As I mention in the About Me section of the main site, Yule's Son was born, not unlike Brandr himself, around the Winter Solstice. That specific Winter Solstice just happened to be 2013, 12 years ago at this point! A lot has changed since then. I was in high school at the time and I had just started dating the man who is now my husband, so it feels like several lifetimes ago. Yule's Son has become a thread between so many disparate eras of my life, and it has grown and changed so much in that time.
For a long time I wanted what I considered the "traditional dream" in publishing. Query letters, literary agents, pitching the book, 6-figure book deal, TV-show spin-off - you know, the usual. As I got further into looking into the publishing process, the more disenchanted I became. As amazing as all the aforementioned would be, it does come at a cost.
To start with, the odds of being picked up are not high. There's a lot of rejection every step of the way. If you're accepted, it comes with a few catches. For a lot of people, it comes with a certain understanding that you are not the sole owner of your book anymore. Creative freedom is constrained for marketability and to stay within industry standards. I get why they do it, publishing is a business just like anything else, and they have to make money.
Yule's Son, as it is now, is not easy to market. I understand that...
The characters are young enough to be Middle Readers heroes and heroines, but the topics covered are decidedly not, and veer more toward Young Adult. I like to tell people that I absolutely could and would have read it at their age, but that doesn't mean others are the same. I think the book is good for select younger folks (the kids like me, when I was their age) and up through teens and adults. The series itself will follow the characters through adulthood and get more grown-up as it goes, so it only makes sense for the audience to follow their ages.
The manuscript itself is sitting around 120k words (believe it or not, it started even longer). Young Adult novels and debut novels are generally told to stay under 100k words. This tends to make it easier to pitch to new readers when you don't have a name to sell it on, and less of a gamble.
What it comes down to is that I'm a little bit of a creative control freak. I have put almost half my life into this book and the Sagas, and it is too near and dear to my heart for me to surrender the one thing that brought it to life - me, and the influence of a close group of friends who helped me every step of the way.

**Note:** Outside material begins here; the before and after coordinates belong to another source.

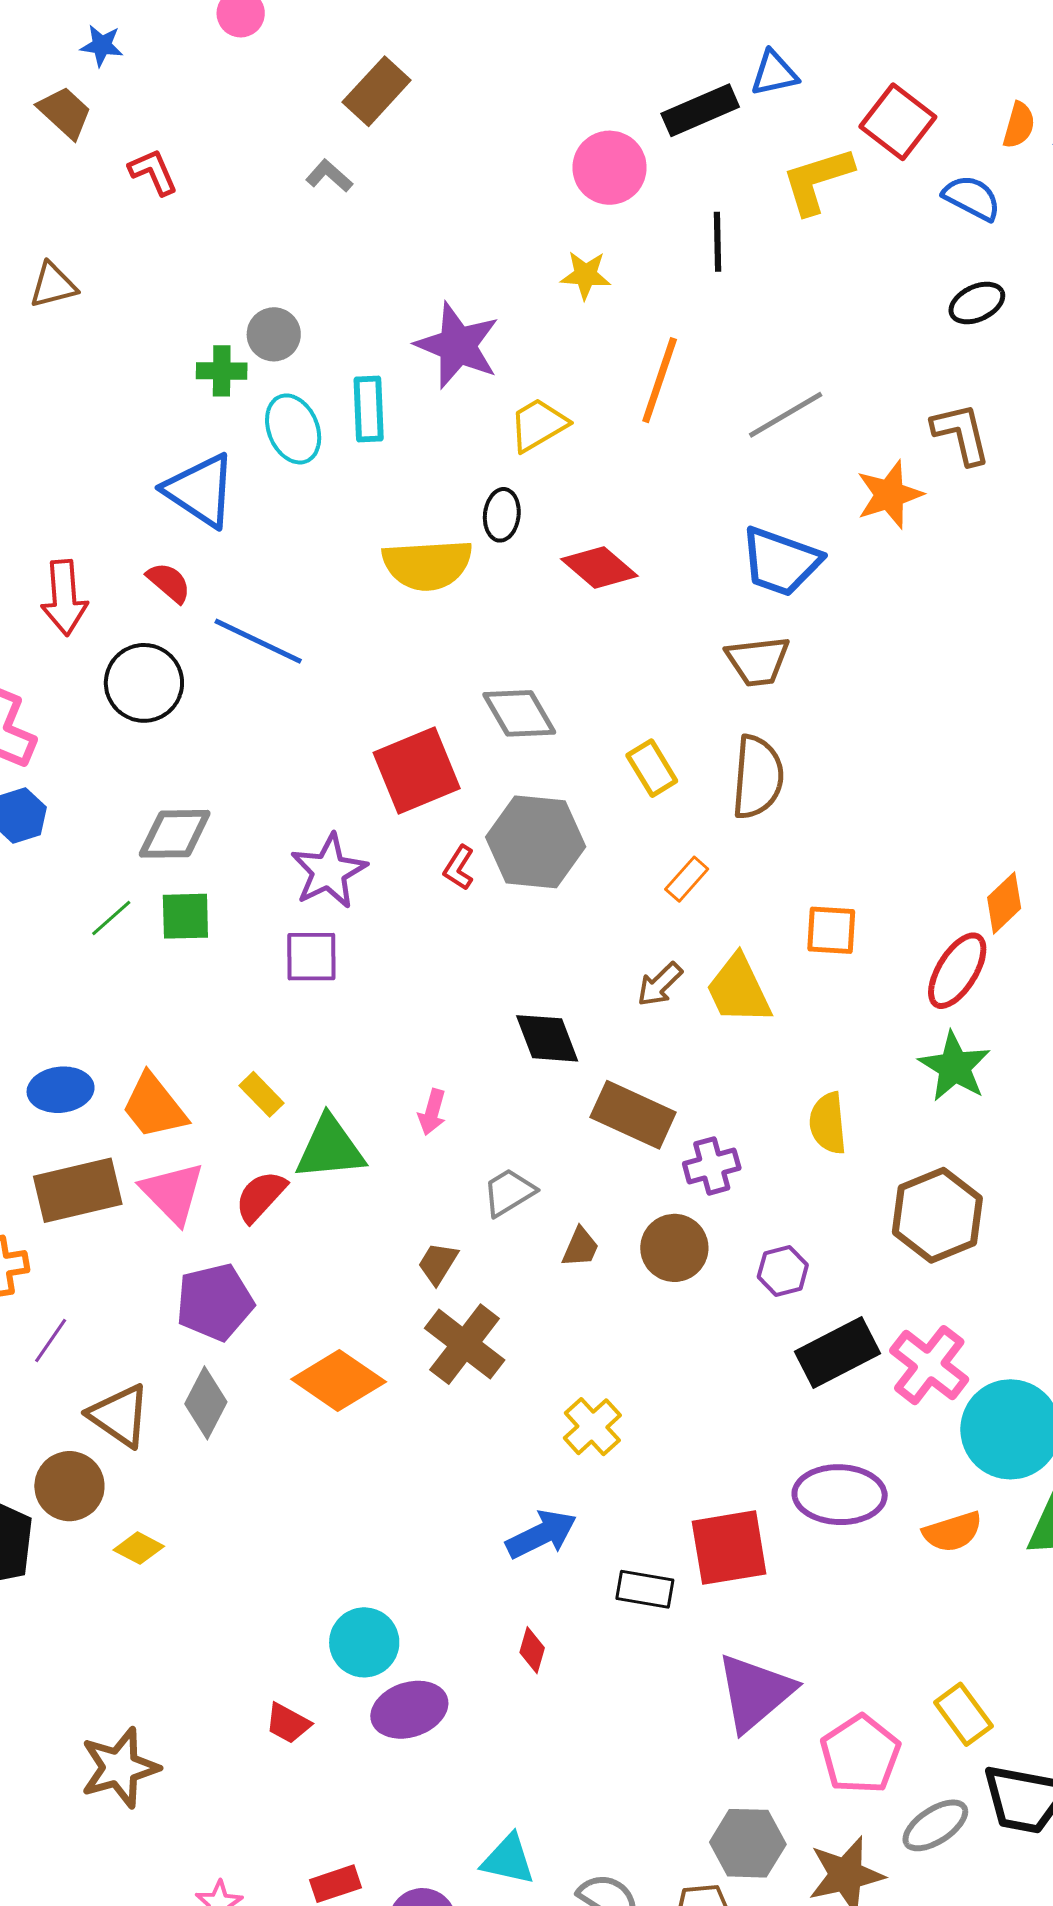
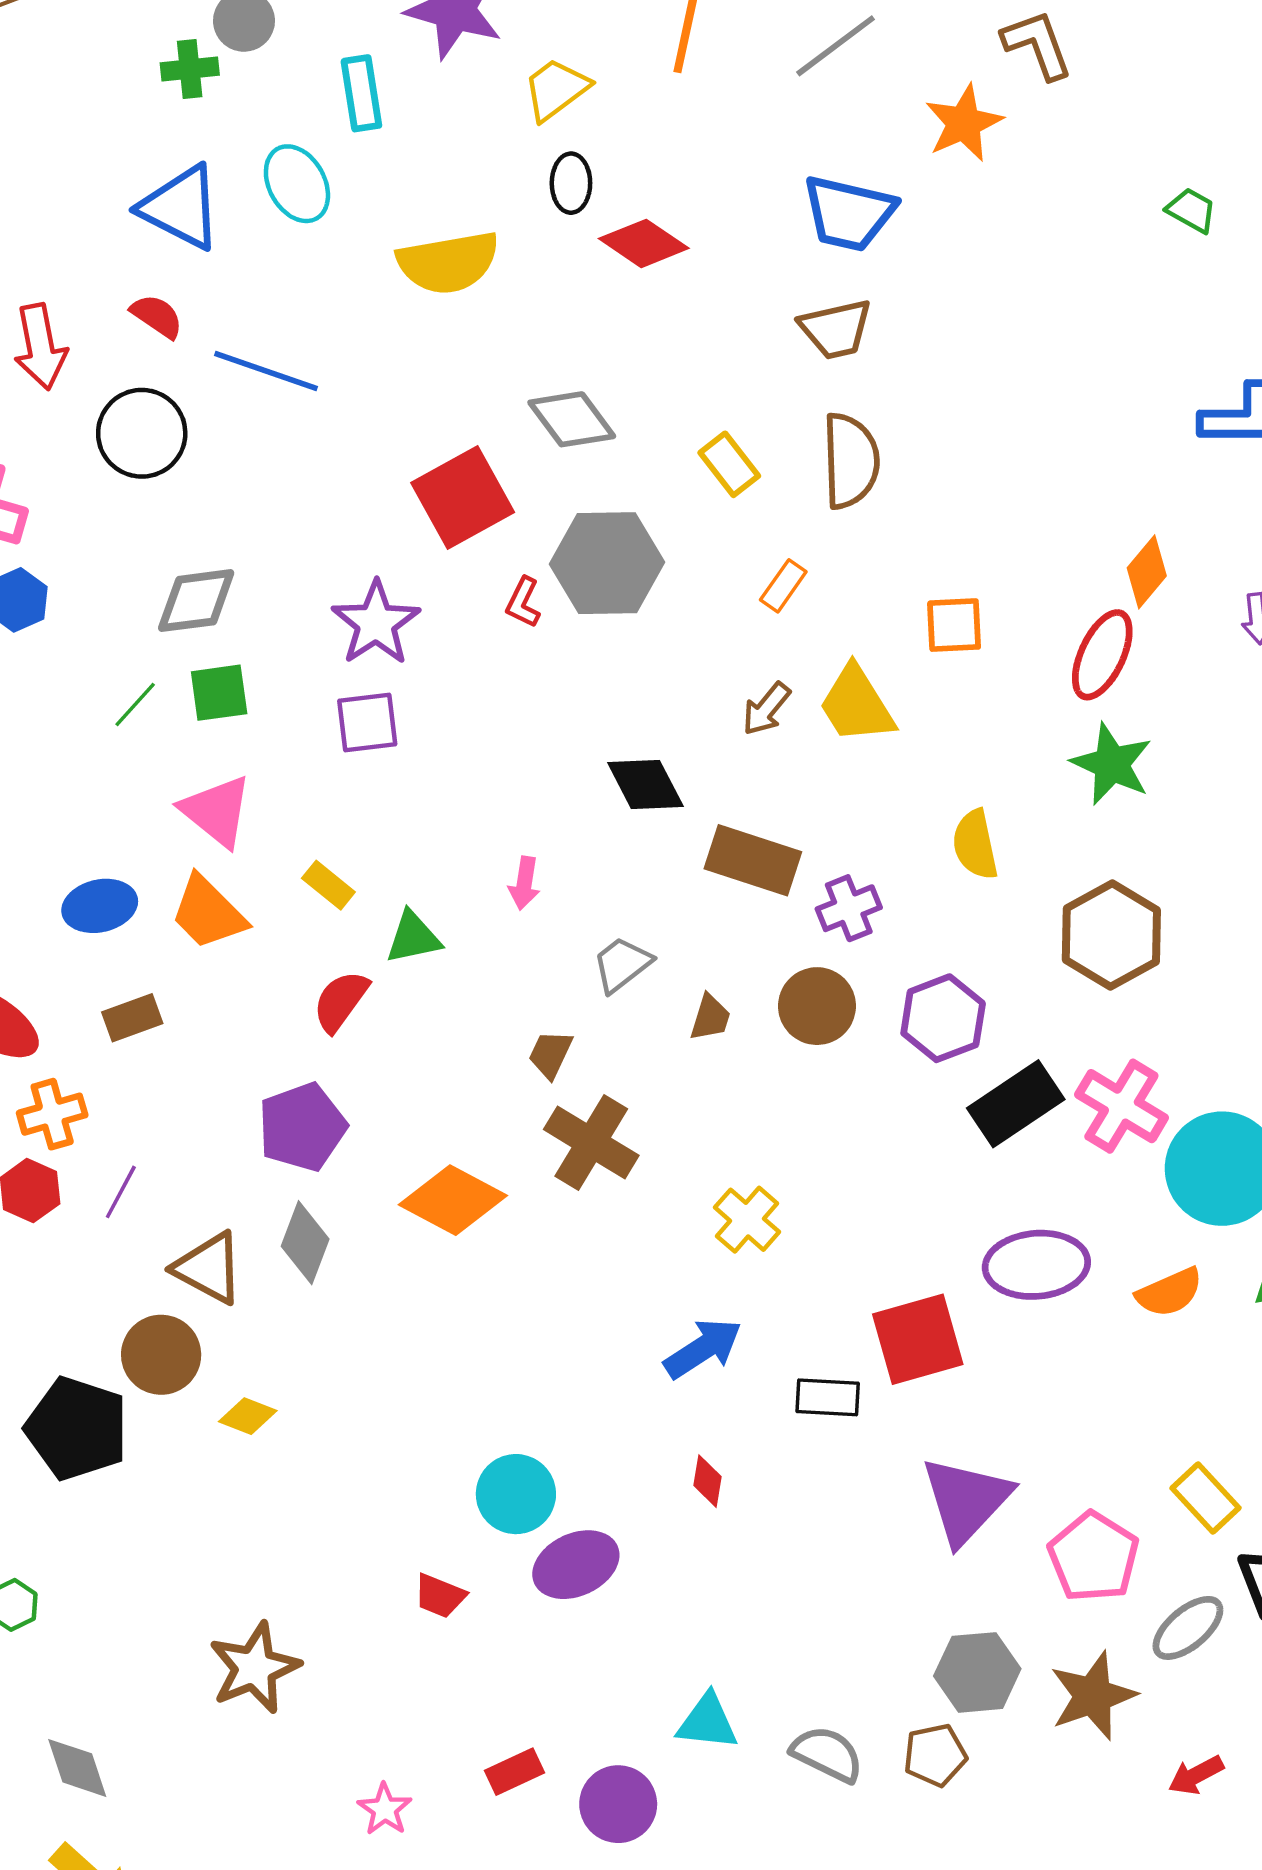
cyan ellipse: (293, 429) -> (297, 184), moved
black ellipse: (502, 515) -> (571, 183), moved
green triangle: (330, 1148) -> (413, 938), size x0.7
brown rectangle: (78, 1190) -> (132, 1018), size x0.6
pink triangle: (173, 1193) -> (217, 811), moved
purple hexagon: (783, 1271) -> (943, 1018), size x1.5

This isn't a no to future traditional publishing dreams, but it's a not right now. Self and indie publishing is a beast all its own, mostly financial. Would it be nice to have everyone else doing marketing, making little decisions, and funding the whole endeavor? Absolutely. But alas, the price I must pay is generally just money. A lot of it. Who knew self publishing was so expensive! (The answer is anyone who has self-published.)

So if you've gotten this far, and made it through my ramblings, all I have to say it thank you for showing an interest and for following along as I make my way through this next challenge. I couldn't do it without you all.